The European Commission on Thursday (29 September) formally took Malta to the EU’s highest court for its cash-for-passports scheme that endows Maltese citizenship on wealthy third-country citizens in return for money and investments.
The Commission said it considers the scheme a violation of EU law and has long called on Malta, a member state since 2003, to withdraw the scheme over fears of money laundering and citizenship being granted to high-risk individuals.
“By offering citizenship in exchange for pre-determined payments or investments, without a genuine link with the member state concerned, Malta breaches EU law,” tweeted EU justice affairs commissioner Didier Reynders.
“European Union values are not for sale,” he added.
Malta’s government responded with a statement denying the scheme violated EU law, and reiterated that its citizenship policy was strictly a matter of national competence.
Going to court “gives Malta the opportunity to continue rebutting the said allegations and let the Court of Justice of the European Union (ECJ) settle the matter”, a government statement said.
If Malta loses its case at the ECJ, it must comply with the court decision or face hefty fines.
The history of the scheme
The controversial scheme was announced shortly after now-disgraced ex-prime minister Joseph Muscat came to power, involving a concession awarded to Henley & Partners- a company administering similar schemes worldwide.
It saw hundreds of mainly Russian, Chinese, and Saudi applicants and their families gain Maltese citizenship, visa-free travel, and the right to remain throughout the EU and, until recently, the UK.
Those searching for a passport had to satisfy several requirements including renting or buying a property for a certain value and time frame, demonstrating a link to the country, paying thousands of euros in fees, and donating hundreds of thousands to the Maltese government.

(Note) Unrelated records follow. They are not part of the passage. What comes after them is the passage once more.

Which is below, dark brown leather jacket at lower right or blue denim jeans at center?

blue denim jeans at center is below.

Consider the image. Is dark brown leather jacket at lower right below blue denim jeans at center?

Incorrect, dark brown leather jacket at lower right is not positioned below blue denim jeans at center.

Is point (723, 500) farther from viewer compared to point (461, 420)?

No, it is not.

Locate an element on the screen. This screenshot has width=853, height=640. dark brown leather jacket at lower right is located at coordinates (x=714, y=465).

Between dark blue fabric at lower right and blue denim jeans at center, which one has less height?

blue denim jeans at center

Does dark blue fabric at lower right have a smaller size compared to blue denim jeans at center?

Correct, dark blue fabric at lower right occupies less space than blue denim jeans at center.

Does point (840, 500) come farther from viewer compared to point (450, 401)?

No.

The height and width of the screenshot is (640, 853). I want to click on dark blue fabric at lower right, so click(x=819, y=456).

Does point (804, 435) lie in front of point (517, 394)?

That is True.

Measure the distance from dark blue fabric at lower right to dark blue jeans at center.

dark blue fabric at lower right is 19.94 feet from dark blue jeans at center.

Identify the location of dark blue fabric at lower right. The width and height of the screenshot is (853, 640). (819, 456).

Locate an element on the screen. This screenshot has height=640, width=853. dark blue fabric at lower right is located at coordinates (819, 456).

They also had to pass due diligence processes to ensure they were of good reputation and character.
However, multiple investigations found glaring problems with the process.

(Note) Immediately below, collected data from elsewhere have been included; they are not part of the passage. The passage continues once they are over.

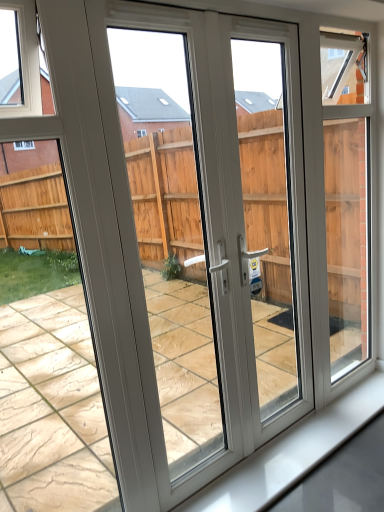 Find the location of a particular element. The width and height of the screenshot is (384, 512). white plastic screen door at center, the first screen door viewed from the right is located at coordinates (273, 222).

At what (x,y) coordinates should I click in order to perform the action: click on white glossy window sill at lower center. Please return your answer as a coordinate pair (x, y). Looking at the image, I should click on (292, 452).

This screenshot has width=384, height=512. I want to click on white plastic screen door at center, which is the second screen door in right-to-left order, so click(x=178, y=288).

Is white plastic screen door at center, which is the second screen door in right-to-left order, looking in the opposite direction of white plastic screen door at center, the first screen door viewed from the right?

No, white plastic screen door at center, the first screen door viewed from the right, is not at the back of white plastic screen door at center, which is the second screen door in right-to-left order.

Which is more to the right, white plastic screen door at center, which is the second screen door in right-to-left order, or white plastic screen door at center, placed as the 2th screen door when sorted from left to right?

Positioned to the right is white plastic screen door at center, placed as the 2th screen door when sorted from left to right.

What are the coordinates of `screen door that is in front of the white plastic screen door at center, placed as the 2th screen door when sorted from left to right` in the screenshot? It's located at (178, 288).

Considering the sizes of objects white plastic screen door at center, which is the second screen door in right-to-left order, and white plastic screen door at center, the first screen door viewed from the right, in the image provided, who is bigger, white plastic screen door at center, which is the second screen door in right-to-left order, or white plastic screen door at center, the first screen door viewed from the right,?

Bigger between the two is white plastic screen door at center, which is the second screen door in right-to-left order.

Would you say white plastic screen door at center, which is the second screen door in right-to-left order, is outside white glossy window sill at lower center?

white plastic screen door at center, which is the second screen door in right-to-left order, is positioned outside white glossy window sill at lower center.

The width and height of the screenshot is (384, 512). In order to click on window sill below the white plastic screen door at center, which is the second screen door in right-to-left order (from a real-world perspective) in this screenshot , I will do `click(292, 452)`.

From a real-world perspective, who is located higher, white plastic screen door at center, placed as the first screen door when sorted from left to right, or white glossy window sill at lower center?

white plastic screen door at center, placed as the first screen door when sorted from left to right, is physically above.

Which is more to the left, white plastic screen door at center, which is the second screen door in right-to-left order, or white glossy window sill at lower center?

Positioned to the left is white plastic screen door at center, which is the second screen door in right-to-left order.

Is white plastic screen door at center, the first screen door viewed from the right, wider than white plastic screen door at center, which is the second screen door in right-to-left order?

Incorrect, the width of white plastic screen door at center, the first screen door viewed from the right, does not surpass that of white plastic screen door at center, which is the second screen door in right-to-left order.

Consider the image. Measure the distance between white plastic screen door at center, the first screen door viewed from the right, and white plastic screen door at center, which is the second screen door in right-to-left order.

The distance of white plastic screen door at center, the first screen door viewed from the right, from white plastic screen door at center, which is the second screen door in right-to-left order, is 29.80 inches.

Considering the positions of objects white plastic screen door at center, placed as the 2th screen door when sorted from left to right, and white plastic screen door at center, placed as the first screen door when sorted from left to right, in the image provided, who is in front, white plastic screen door at center, placed as the 2th screen door when sorted from left to right, or white plastic screen door at center, placed as the first screen door when sorted from left to right,?

white plastic screen door at center, placed as the first screen door when sorted from left to right, is more forward.

Is white plastic screen door at center, placed as the first screen door when sorted from left to right, a part of white plastic screen door at center, placed as the 2th screen door when sorted from left to right?

No, white plastic screen door at center, placed as the first screen door when sorted from left to right, is not surrounded by white plastic screen door at center, placed as the 2th screen door when sorted from left to right.

Which object is more forward, white glossy window sill at lower center or white plastic screen door at center, placed as the first screen door when sorted from left to right?

white plastic screen door at center, placed as the first screen door when sorted from left to right.

Does white glossy window sill at lower center turn towards white plastic screen door at center, which is the second screen door in right-to-left order?

No, white glossy window sill at lower center does not turn towards white plastic screen door at center, which is the second screen door in right-to-left order.

From a real-world perspective, is white glossy window sill at lower center physically located above or below white plastic screen door at center, which is the second screen door in right-to-left order?

white glossy window sill at lower center is below white plastic screen door at center, which is the second screen door in right-to-left order.

From the image's perspective, which is above, white glossy window sill at lower center or white plastic screen door at center, placed as the first screen door when sorted from left to right?

white plastic screen door at center, placed as the first screen door when sorted from left to right, is shown above in the image.

Can you tell me how much white glossy window sill at lower center and white plastic screen door at center, placed as the 2th screen door when sorted from left to right, differ in facing direction?

0.252 degrees.

How far apart are white glossy window sill at lower center and white plastic screen door at center, placed as the 2th screen door when sorted from left to right?

white glossy window sill at lower center and white plastic screen door at center, placed as the 2th screen door when sorted from left to right, are 32.85 inches apart.

From a real-world perspective, is white glossy window sill at lower center above or below white plastic screen door at center, placed as the 2th screen door when sorted from left to right?

white glossy window sill at lower center is situated lower than white plastic screen door at center, placed as the 2th screen door when sorted from left to right, in the real world.

Could you tell me if white glossy window sill at lower center is facing white plastic screen door at center, placed as the 2th screen door when sorted from left to right?

No, white glossy window sill at lower center is not turned towards white plastic screen door at center, placed as the 2th screen door when sorted from left to right.

Based on the photo, is white plastic screen door at center, the first screen door viewed from the right, taller or shorter than white glossy window sill at lower center?

Considering their sizes, white plastic screen door at center, the first screen door viewed from the right, has more height than white glossy window sill at lower center.

From the image's perspective, which one is positioned higher, white plastic screen door at center, placed as the 2th screen door when sorted from left to right, or white glossy window sill at lower center?

white plastic screen door at center, placed as the 2th screen door when sorted from left to right, from the image's perspective.

Where is `window sill behind the white plastic screen door at center, the first screen door viewed from the right`? Image resolution: width=384 pixels, height=512 pixels. window sill behind the white plastic screen door at center, the first screen door viewed from the right is located at coordinates (292, 452).

What's the angular difference between white plastic screen door at center, placed as the 2th screen door when sorted from left to right, and white glossy window sill at lower center's facing directions?

The angular difference between white plastic screen door at center, placed as the 2th screen door when sorted from left to right, and white glossy window sill at lower center is 0.252 degrees.

The height and width of the screenshot is (512, 384). I want to click on screen door lying in front of the white plastic screen door at center, placed as the 2th screen door when sorted from left to right, so click(x=178, y=288).

In the image, there is a white plastic screen door at center, placed as the first screen door when sorted from left to right. Find the location of `window sill below it (from a real-world perspective)`. window sill below it (from a real-world perspective) is located at coordinates (292, 452).

Considering their positions, is white plastic screen door at center, the first screen door viewed from the right, positioned closer to white glossy window sill at lower center than white plastic screen door at center, placed as the first screen door when sorted from left to right?

white plastic screen door at center, the first screen door viewed from the right, lies closer to white glossy window sill at lower center than the other object.

When comparing their distances from white plastic screen door at center, the first screen door viewed from the right, does white plastic screen door at center, which is the second screen door in right-to-left order, or white glossy window sill at lower center seem closer?

white plastic screen door at center, which is the second screen door in right-to-left order, is positioned closer to the anchor white plastic screen door at center, the first screen door viewed from the right.

Based on their spatial positions, is white plastic screen door at center, the first screen door viewed from the right, or white glossy window sill at lower center further from white plastic screen door at center, which is the second screen door in right-to-left order?

white glossy window sill at lower center.

Looking at the image, which one is located closer to white plastic screen door at center, placed as the first screen door when sorted from left to right, white glossy window sill at lower center or white plastic screen door at center, placed as the 2th screen door when sorted from left to right?

Based on the image, white plastic screen door at center, placed as the 2th screen door when sorted from left to right, appears to be nearer to white plastic screen door at center, placed as the first screen door when sorted from left to right.

Based on their spatial positions, is white plastic screen door at center, placed as the first screen door when sorted from left to right, or white plastic screen door at center, placed as the 2th screen door when sorted from left to right, further from white glossy window sill at lower center?

Based on the image, white plastic screen door at center, placed as the first screen door when sorted from left to right, appears to be further to white glossy window sill at lower center.

From the picture: Considering their positions, is white glossy window sill at lower center positioned closer to white plastic screen door at center, placed as the 2th screen door when sorted from left to right, than white plastic screen door at center, placed as the first screen door when sorted from left to right?

Among the two, white plastic screen door at center, placed as the first screen door when sorted from left to right, is located nearer to white plastic screen door at center, placed as the 2th screen door when sorted from left to right.

Find the location of a particular element. screen door between white plastic screen door at center, the first screen door viewed from the right, and white glossy window sill at lower center, in the vertical direction is located at coordinates (178, 288).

Many applicants were found to have simply rented a hovel or garage to satisfy the requirement while not actually living in the country. Others had no link or intention of calling Malta home and openly intended to use it as a stepping stone to other EU states.
Meanwhile, the government was non-transparent on who received citizenship via the scheme in a bid to throw journalists off the scent.
But years of investigations found Maltese citizenship had been awarded to members of the Saudi royal family, Russian oligarchs associated with fraud, money laundering, and tax evasion, as well as others close to the Putin regime, Turkish tycoons, and several others that went on to be investigated for various financial crimes.
One of the journalists reporting on the scheme was Daphne Caruana Galizia who was assassinated in 2017. She was threatened with multiple law suits from the government and the concessionaire company for her reporting.
The island’s scheme also attracted attention from Low Taek Jho, an international fugitive accused of stealing billions in Malaysia’s largest-ever corruption scandal, although he was ultimately refused.
Others applied for citizenship despite it being illegal in their native country, and reports of kickbacks to politicians involved in getting the scheme off the ground were rife.
Malta has controversially raised €1.1 billion since 2013 by offering passports in exchange for investments.
Cyprus and Bulgaria previously had similar programmes, which they both withdrew following national scandals and EU pressure.
Nicosia put an end to its “golden passport” offer last year while Bulgaria withdrew after concerns of possible irregularities in almost half of all passports issued.
After Russia’s invasion of Ukraine, Malta excluded Russians and Belarusians from its scheme as Europe cracked down on Russian oligarchs and politically linked individuals.
In March, the commission issued a recommendation saying that EU member states “still operating investor citizenship schemes need to terminate them immediately”.
It also called for “golden passports” or similar investment-dependent residence permits given to Russians or Belarusians hit by EU sanctions to be immediately withdrawn.